In the fields and rolling hills that stretch towards the Black Sea, Ukrainian forces were pushing forwards, finding ways through the minefields and attacking Russian positions from unexpected angles, and - slowly, but steadily - capturing significant chunks of territory and several villages and small towns.
"I'm a realist, although some people call me a pessimist," said Artem, a 36-year-old soldier, as a Ukrainian jet roared overhead. His view was that Russian troop morale was low, and that Ukraine was likely to make some significant breakthroughs in the coming months. But he could not see the counter-offensive turning into a rout, like it briefly did last November.
"The media and society are in a hurry. [But] the worst option is always possible," he added, wondering what sort of "price" Ukraine would be prepared to make in terms of the likely casualties involved forcing a strategic break in Russia's frontlines.
It is notable that the gloomier perspectives regarding Ukraine's counter-offensive tend to come from soldiers closest to the frontlines and most heavily involved in combat operations.

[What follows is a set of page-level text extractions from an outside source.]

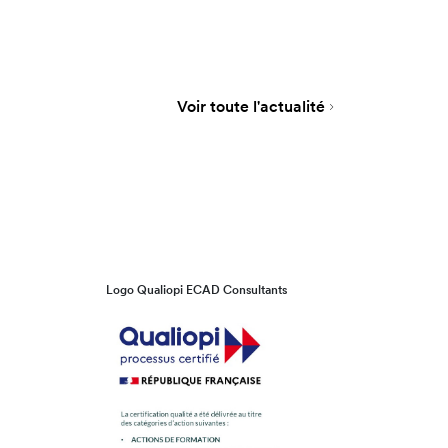
Voir toute l'actualité
Logo Qualiopi ECAD Consultants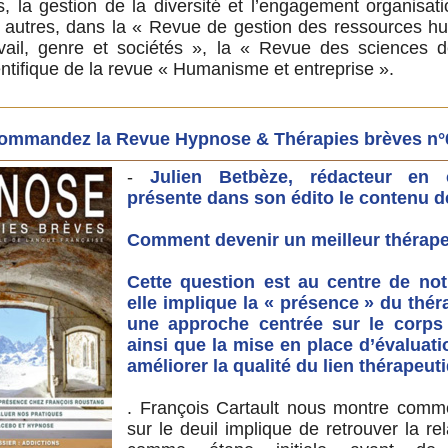
 la gestion de la diversité et l’engagement organisati
e autres, dans la « Revue de gestion des ressources hu
vail, genre et sociétés », la « Revue des sciences d
tifique de la revue « Humanisme et entreprise ».
ommandez la Revue Hypnose & Thérapies brèves n°
-
Julien Betbèze, rédacteur en 
présente dans son édito le contenu de
Comment devenir un meilleur thérape
Cette question est au centre de not
elle implique la « présence » du thé
une approche centrée sur le corps r
ainsi que la mise en place d’évaluati
améliorer la qualité du lien thérapeut
. François Cartault nous montre commen
sur le deuil implique de retrouver la re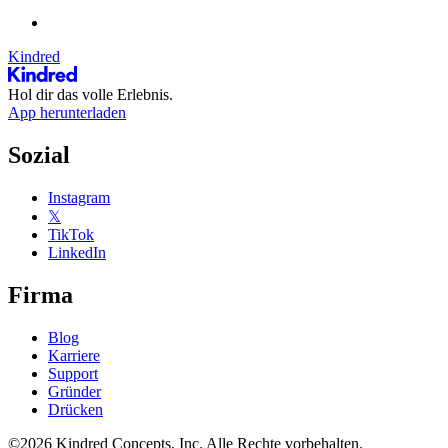
Kindred
Hol dir das volle Erlebnis.
App herunterladen
Sozial
Instagram
𝕏
TikTok
LinkedIn
Firma
Blog
Karriere
Support
Gründer
Drücken
©2026 Kindred Concepts, Inc. Alle Rechte vorbehalten.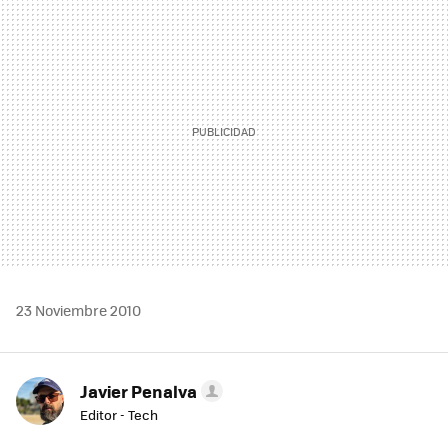
MAIL
23 Noviembre 2010
Javier Penalva
Editor - Tech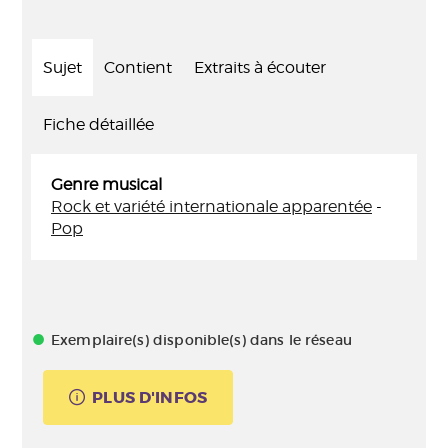
Sujet
Contient
Extraits à écouter
Fiche détaillée
Genre musical
Rock et variété internationale apparentée
-
Pop
Exemplaire(s) disponible(s) dans le réseau
PLUS D'INFOS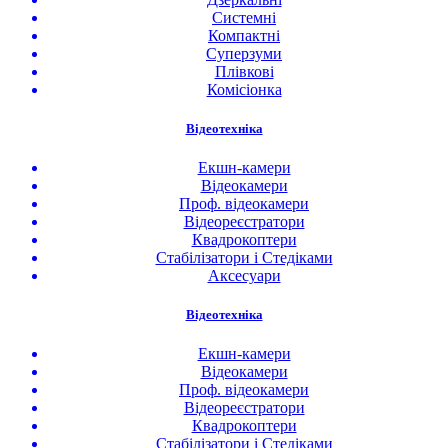
Системні
Компактні
Суперзуми
Плівкові
Комісіонка
Відеотехніка
Екшн-камери
Відеокамери
Проф. відеокамери
Відеореєстратори
Квадрокоптери
Стабілізатори і Стедіками
Аксесуари
Відеотехніка
Екшн-камери
Відеокамери
Проф. відеокамери
Відеореєстратори
Квадрокоптери
Стабілізатори і Стедіками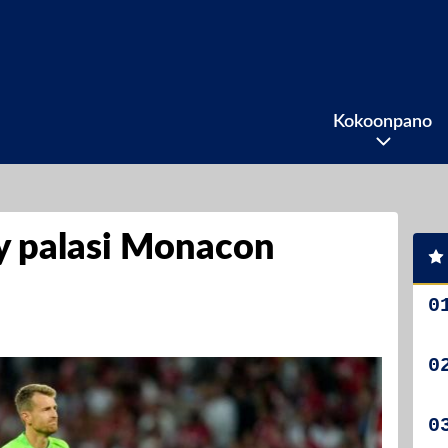
Kokoonpano
y palasi Monacon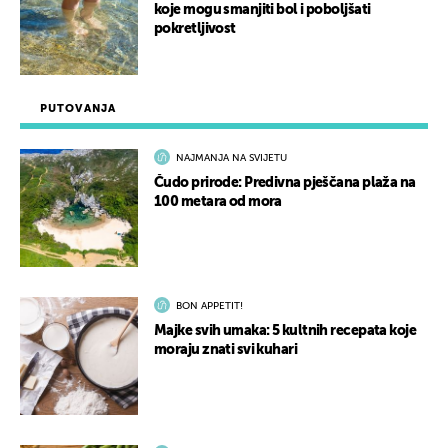
koje mogu smanjiti bol i poboljšati
pokretljivost
PUTOVANJA
NAJMANJA NA SVIJETU
Čudo prirode: Predivna pješčana plaža na
100 metara od mora
BON APPETIT!
Majke svih umaka: 5 kultnih recepata koje
moraju znati svi kuhari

You could argue that they have the most experience and the most realistic views. But it's also reasonable to point out that these soldiers are least able to see the bigger picture, focused, as they are, on small sections of a huge military operation.
Which brings me to the glass theory: the view - widely held by prominent western military analysts like Mick Ryan and generals like UK armed forces chief Sir Tony Radakin - that the counter-offensive is on course and that in weeks, or months, Russia's defences will shatter, allowing Ukraine to seize strategically significant territory and to advance close to (if not into) the Crimean Peninsula.
This theory's supporters urge patience, not pessimism, arguing that Ukraine's lack of airpower means it cannot do the vital early work of destroying Russia's "operational system" - meaning its logistical supply-lines and command centres - with the speed it would like.
Instead, Ukrainian forces are using ground-based missiles to do the work, and at the same time attacking Russian positions in as many places as possible in order to tie up, and destroy, as much enemy manpower and equipment as possible.
"Starve, stretch and strike," was how Sir Tony, Britain's Chief of Defence Staff, described the strategy in parliament this week, concluding that Russia has already "lost nearly half the combat effectiveness of its army."
In another field hospital - where Oleh, the 19-year-old soldier with a severe back injury had briefly been patched up by medics before getting an ambulance ride to Zaporizhzhia - a Ukrainian doctor who asked that we use only his first name, Yevhen, summed up what I would still describe as the dominant, and optimistic, mood of most Ukrainian soldiers and officials I've met here.
"Everyone is waiting for [the breakthrough]. We believe and wait. We know everything will be fine. We just need to be patient," he said with a smile, sitting in the sunshine outside the well-organised field hospital, with the boom of outgoing artillery rounds echoing in the distance.